La calma del encinar
EN MEMORIA DEL NONO CHICO
Tomás Martín Tamayo
Antes de superar la curva
que serpenteaba el Cauca y ocultaba las chabolas, oyeron un golpe seco y el
griterío alarmado de muchos niños. Pararon cerca, los niños se apartaron
temerosos y dejaron ver algo parecido a un montón indefinido de ropa y sangre.
Era un niño, uno de ellos. Lo recogieron del suelo como sin huesos, flácido,
como los relojes blandos de Dalí. Arrugado, con una mueca entre espanto y
felicidad. Estaba tan destrozado que, al despegarlo del suelo, quedaron restos
de sus restos, como esas pegatinas que dejan su huella y que hay que raspar. Era
difícil creer que aquello, que se deshacía al levantarlo, hubiera tenido
verticalidad alguna vez. “Han juío, han juío”. Los niños señalaban un camino
todavía en nebulosa por el polvo.
Después de muchas dudas,
lograron recogerlo, más bien amontonarlo, en el maletero del coche… ¡A nadie se
le ocurrió depositarlo en los asientos traseros! ¿Quién es? “Vive en er
poblao, en la casa morá con la manta en la puerta. Estábamos jugando al
escondite y apareció aquel bicho negro y grande... ¡Es Nono Chico, er niño del
Nono Chispa.
Seguidos por el griterío de
los niños, aparcaron en la puerta de la chabola, una manta raída y desflecada
en sus bajos. “Oiga, oigaaaa, oigaaaaa!” El adobe de las paredes apagaba la
llamada y entraron. Oscuridad y hedor a humedad. Desde el fondo llegaba un
canturreo confuso y vago, sin definición, flamenco-moruno o parecido. Siguieron
con la luz del móvil hasta llegar al del cante quejoso, tendido en un camastro,
acompañándose con las uñas en el rizado de una botella de anís. Se detuvo un
momento, miró y prosiguió indiferente con su cantinela.
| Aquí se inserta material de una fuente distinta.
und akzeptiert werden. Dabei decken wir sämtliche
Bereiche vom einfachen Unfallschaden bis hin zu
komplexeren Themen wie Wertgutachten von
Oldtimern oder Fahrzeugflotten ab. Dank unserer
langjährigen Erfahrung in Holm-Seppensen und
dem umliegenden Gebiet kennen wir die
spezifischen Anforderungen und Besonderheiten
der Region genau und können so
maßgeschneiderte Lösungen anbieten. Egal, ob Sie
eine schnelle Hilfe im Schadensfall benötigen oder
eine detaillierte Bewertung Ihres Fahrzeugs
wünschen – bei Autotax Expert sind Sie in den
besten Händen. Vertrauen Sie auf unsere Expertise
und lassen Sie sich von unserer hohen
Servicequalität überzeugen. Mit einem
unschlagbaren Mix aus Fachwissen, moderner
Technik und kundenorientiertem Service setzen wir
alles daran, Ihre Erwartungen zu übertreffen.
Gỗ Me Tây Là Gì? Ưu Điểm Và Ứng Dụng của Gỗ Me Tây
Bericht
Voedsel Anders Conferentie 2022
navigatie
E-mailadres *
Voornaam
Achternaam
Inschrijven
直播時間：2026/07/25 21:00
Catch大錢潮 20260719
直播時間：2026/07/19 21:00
—Perdone. ¿Es usted el Nono
Chispa, padre de Nono Chico?... Mire, es que ha habido un accidente... Un
coche... Su hijo...
— Normá. Puto niño, siempre
pahí... Jugá, jugá, jugá, siempre jugando…
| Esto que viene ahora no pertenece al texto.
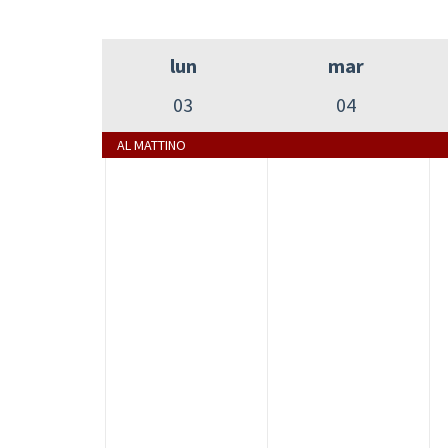
lun
mar
03
04
AL MATTINO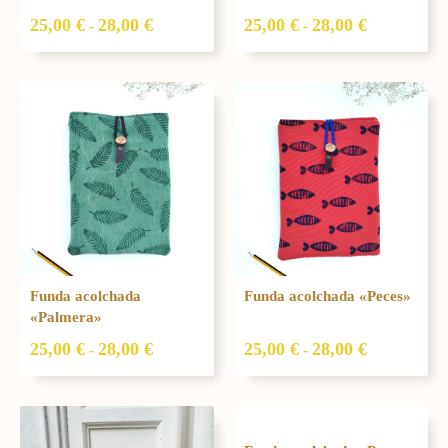
25,00
€
28,00
€
25,00
€
28,00
€
-
-
Rango
Rango
de
de
precios:
precios:
desde
desde
25,00 €
25,00 €
hasta
hasta
28,00 €
28,00 €
Funda acolchada
Funda acolchada «Peces»
«Palmera»
25,00
€
28,00
€
25,00
€
28,00
€
-
-
Rango
Rango
de
de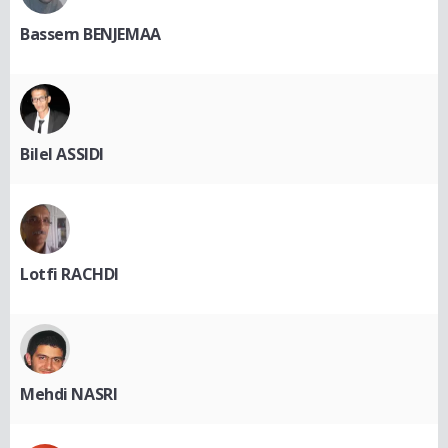
Bassem BENJEMAA
Bilel ASSIDI
Lotfi RACHDI
Mehdi NASRI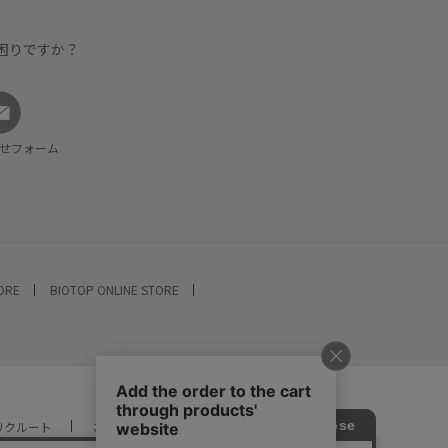
困りですか？
せフォーム
TORE
BIOTOP ONLINE STORE
リクルート
ご利用ガイド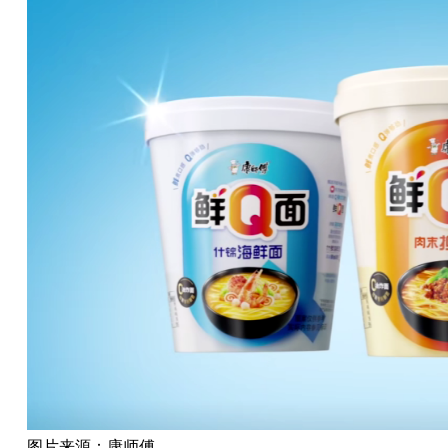
图片来源：康师傅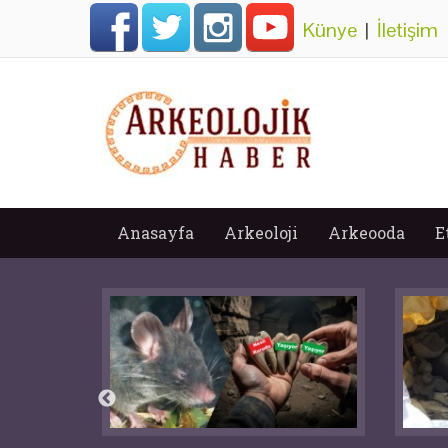
Künye
|
İletişim
Anasayfa
Arkeoloji
Arkeooda
E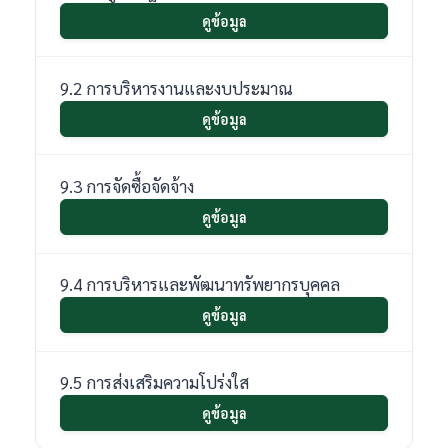
ดูข้อมูล
9.2 การบริหารงานและงบประมาณ
ดูข้อมูล
9.3 การจัดซื้อจัดจ้าง
ดูข้อมูล
9.4 การบริหารและพัฒนาทรัพยากรบุคคล
ดูข้อมูล
9.5 การส่งเสริมความโปร่งใส
ดูข้อมูล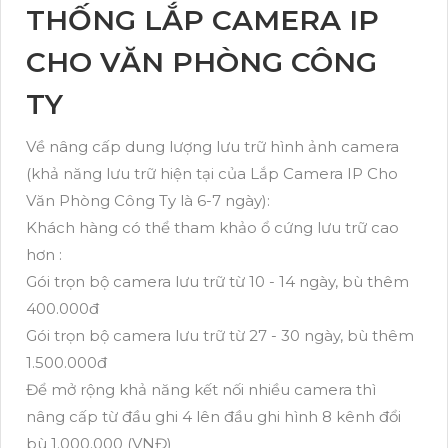
THỐNG LẮP CAMERA IP
CHO VĂN PHÒNG CÔNG
TY
Về nâng cấp dung lượng lưu trữ hình ảnh camera
(khả năng lưu trữ hiện tại của Lắp Camera IP Cho
Văn Phòng Công Ty là 6-7 ngày):
Khách hàng có thể tham khảo ổ cứng lưu trữ cao
hơn :
Gói trọn bộ camera lưu trữ từ 10 - 14 ngày, bù thêm
400.000đ
Gói trọn bộ camera lưu trữ từ 27 - 30 ngày, bù thêm
1.500.000đ
Để mở rộng khả năng kết nối nhiều camera thì
nâng cấp từ đầu ghi 4 lên đầu ghi hình 8 kênh đổi
bù 1.000.000 (VNĐ)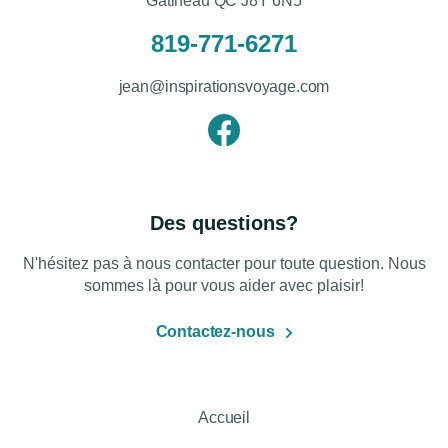
Gatineau QC J8Y 6N5
819-771-6271
jean@inspirationsvoyage.com
Des questions?
N'hésitez pas à nous contacter pour toute question. Nous
sommes là pour vous aider avec plaisir!
Contactez-nous
Accueil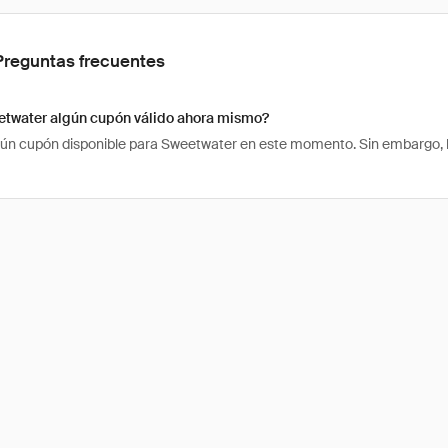
Preguntas frecuentes
etwater algún cupón válido ahora mismo?
ún cupón disponible para Sweetwater en este momento. Sin embargo, h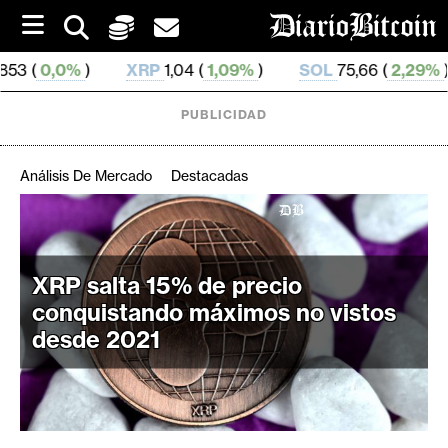
S
k
i
XRP
1,04 (
1,09%
)
SOL
75,66 (
2,29%
)
TRX
0,32
p
t
o
PUBLICIDAD
c
o
n
Análisis De Mercado
Destacadas
t
e
C
n
r
t
i
XRP salta 15% de precio
p
conquistando máximos no vistos
t
desde 2021
o
M
e
r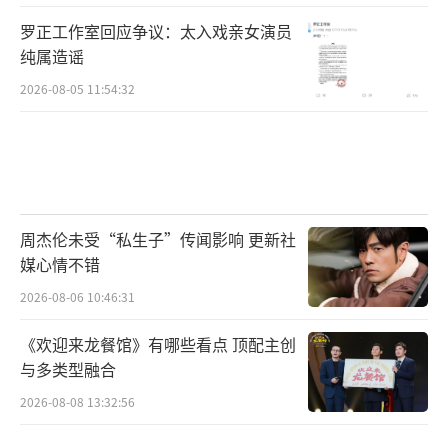
罗正工作室回应争议：太入戏亲女演员
纯属造谣
2026-08-05 11:54:32
周杰伦未受“私生子”传闻影响 更新社
媒心情不错
2026-08-06 10:46:31
《欢迎来龙餐馆》有哪些看点 顶配主创
与多类型融合
2026-08-08 13:32:56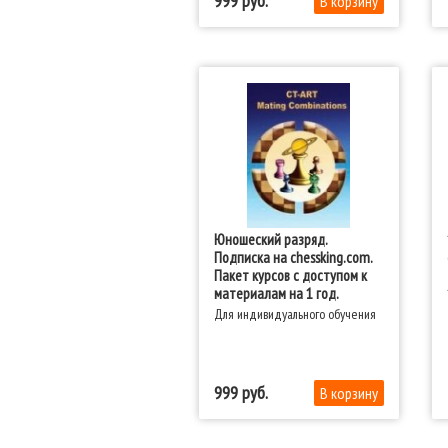
999
Юношеский разряд.
Подписка на chessking.com.
Пакет курсов с доступом к
материалам на 1 год.
Для индивидуального обучения
999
—Es grave... Bueno, yo diría
que muy grave. ¿Quiere venir, por favor? Lo tenemos en el coche...
Se levantó alcayatado, con
dificultad, y salió con pasos inseguros. Al apartar la puerta manta, la luz
entró con ansia. Se acercaron al coche, con el Nono Chispa detrás y abrieron el
maletero: “Creemos que es su hijo, oímos un golpe, grito de los niños, lo
recogimos…” “Claro, lo brán matáo. Siempre pahí...”
El Nono Chispa miró un poco
y deslumbrado por la luz, volvió a entrar en el cuartucho, sin interés. Antes
de dejar caer la cortina a sus espaldas dijo algo así como "joer con er
puto niño". Y se perdió en la boca negra y hedionda del cubil. Poco
después se oyó la cantinela flamenco-moruna y el ruidillo de sus uñas sobre la
botella de anís.
Tres años después volvieron
y todo seguía igual, excepto que el coche que dejaron en la puerta estaba
destartalado por mil saqueos, irreconocible. La chabola del Nono Chispa seguía
en pie, protegida por la misma manta, más reseca y descolorida. Desde dentro,
como vomitado por un eructo del averno, llegaba el canturreo flamenco-moruno de
siempre. “Oiga, oigaaa, oigaaaa”, pero nadie respondió. Unos niños se acercaron
y preguntaron.
— ¡Lonterraron pahí y el
Nono Chispa vendió casi to er coche!
Del coche
quedaba algo, pero del Nono Chico ni el recuerdo, porque hasta los niños eran
otros niños. Muchos años más tarde aquella pesadilla seguía aferrada en el
presente, como la carne del niño al polvo del camino.